Auch komme bei der vorliegenden Konstellation der Unverwertbarkeit eines gerichtlichen Gutachtens wegen Befangenheit des gerichtlich ernannten Sachverständigen eine Analogie nicht in Betracht, da es an einer planwidrigen Regelungslücke fehle. Mit der Einführung des § 839a BGB mit Wirkung ab dem 01.08.2002 habe der Gesetzgeber eine Regelungslücke schließen wollen, die darin lag, dass ein gerichtlich bestellter Sachverständiger gegenüber den Parteien eines Rechtsstreits oder sonst von einem gerichtlichen Verfahren Betroffenen keiner Vertragshaftung unterworfen war, eine Haftung aus Amtspflichtverletzung mangels Ausübung hoheitlicher Gewalt nicht vorlag und eine Haftung bei reinen Vermögensschäden nur dann in Betracht kam, wenn der Sachverständige beeidigt worden war. Denn insoweit haftete er nach § 823 Abs. 2 BGB i.V.m. mit (fahrlässigem) Meineid (§§ 154, 163 Strafgesetzbuch – StGB) für jeden Vermögensschaden. Vom Bundesverfassungsgericht sei die Frage, ob ein Sachverständiger beeidigt worden oder unbeeidigt geblieben ist, jedoch nicht als geeignetes Differenzierungskriterium angesehen worden. Die Intention des Gesetzgebers, der mit § 839a BGB einen abschließenden Sondertatbestand habe schaffen wollen, sei es daher gewesen, diese sachlich nicht gerechtfertigte Ungleichbehandlung zwischen dem beeidigten und dem nicht beeidigten Sachverständigen abzuschaffen.
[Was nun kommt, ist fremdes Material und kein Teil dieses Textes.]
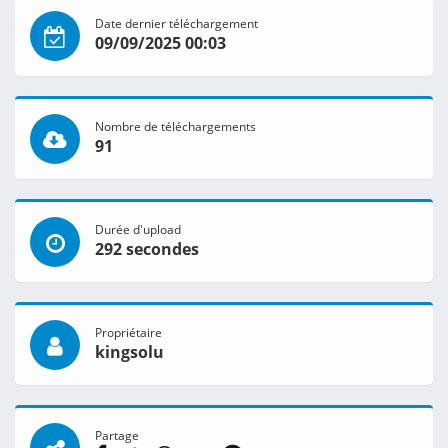
Date dernier téléchargement
09/09/2025 00:03
Nombre de téléchargements
91
Durée d'upload
292 secondes
Propriétaire
kingsolu
Partage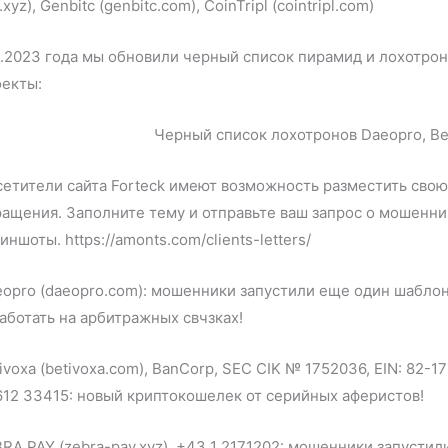
.xyz), Genbitc (genbitc.com), CoinTripl (cointripl.com)
1.2023 года мы обновили черный список пирамид и лохотр
оекты:
етители сайта Forteck имеют возможность разместить свою
ащения. Заполните тему и отправьте ваш запрос о мошенн
иншоты. https://amonts.com/clients-letters/
eopro (daeopro.com): мошенники запустили еще один шабл
аботать на арбитражных свчзках!
ivoxa (betivoxa.com), BanCorp, SEC CIK № 1752036, EIN: 82-
12 33415: новый криптокошелек от серийных аферистов!
RA PAY (zebra-pay.xyz), +43 1 2171202: мошенники запуст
Eine Ausweitung der Anwendbarkeit des § 839a BGB von unrichtigen auf unverwertbare Gutachten sei aber nicht in Betracht zu ziehen. Der Gesetzgeber habe sich mit der Einführung des § 839a BGB für eine Haftungserweiterung für den eng umgrenzten Bereich – nämlich bei der Erstattung eines unrichtigen Gutachtens – entschieden und damit gegen die Schaffung einer generellen Haftungsnorm, die jedes Fehlverhalten des Sachverständigen, welches einen Schaden verursacht, sanktioniere. Eine Haftungserweiterung auf unverwertbare Gutachten laufe dieser gesetzgeberischen Entscheidung zuwider.
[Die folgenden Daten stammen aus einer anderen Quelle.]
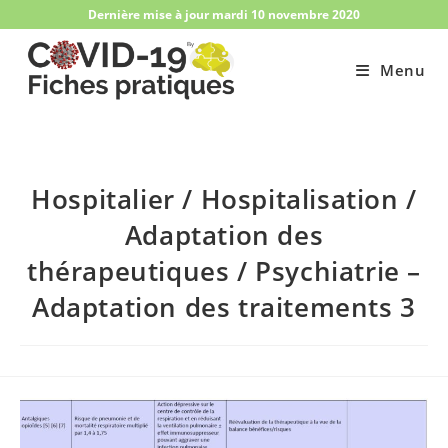
Skip
Dernière mise à jour mardi 10 novembre 2020
to
content
Menu
Hospitalier / Hospitalisation /
Adaptation des
thérapeutiques​ / Psychiatrie –
Adaptation des traitements 3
Des Weiteren seien in dem konkreten Fall auch keine Anhaltspunkte für eine vorsätzliche sittenwidrige Schadenszufügung durch den Sachverständigen ersichtlich. Vielmehr habe der Beklagte wohl im vermeintlichen Interesse des Antragstellers über den Gutachterauftrag hinaus Stellung bezogen.

Praxishinweis

Wenngleich das OLG Hamm die Haftung des Sachverständigen wegen einer Überschreitung des Gutachterauftrags im konkreten Fall abgelehnt hat, sollten Sachverständige im Rahmen ihrer vom Gericht beauftragen Tätigkeit stets darauf bedacht sein, ihre Unparteilichkeit zu wahren. Hierzu zählt grundsätzlich auch, dass die Begutachtung in dem vom Gericht vorgegebenen Rahmen erfolgt. Zwar muss nicht jede Überschreitung des Gutachterauftrags zwangsläufig zu einer Ablehnung wegen Besorgnis der Befangenheit führen. So hat der Bundesgerichtshof in einer Entscheidung vom 11.04.2013 (VII ZB 32/12) festgestellt, dass die Beantwortung der Frage, ob die Überschreitung eines Gutachterauftrags geeignet ist, bei einer Partei bei vernünftiger Betrachtung die Besorgnis der Befangenheit des Sachverständigen hervorzurufen, einer schematischen Betrachtungsweise nicht zugänglich ist und nur auf Grund des jeweiligen Einzelfalls entschieden werden kann.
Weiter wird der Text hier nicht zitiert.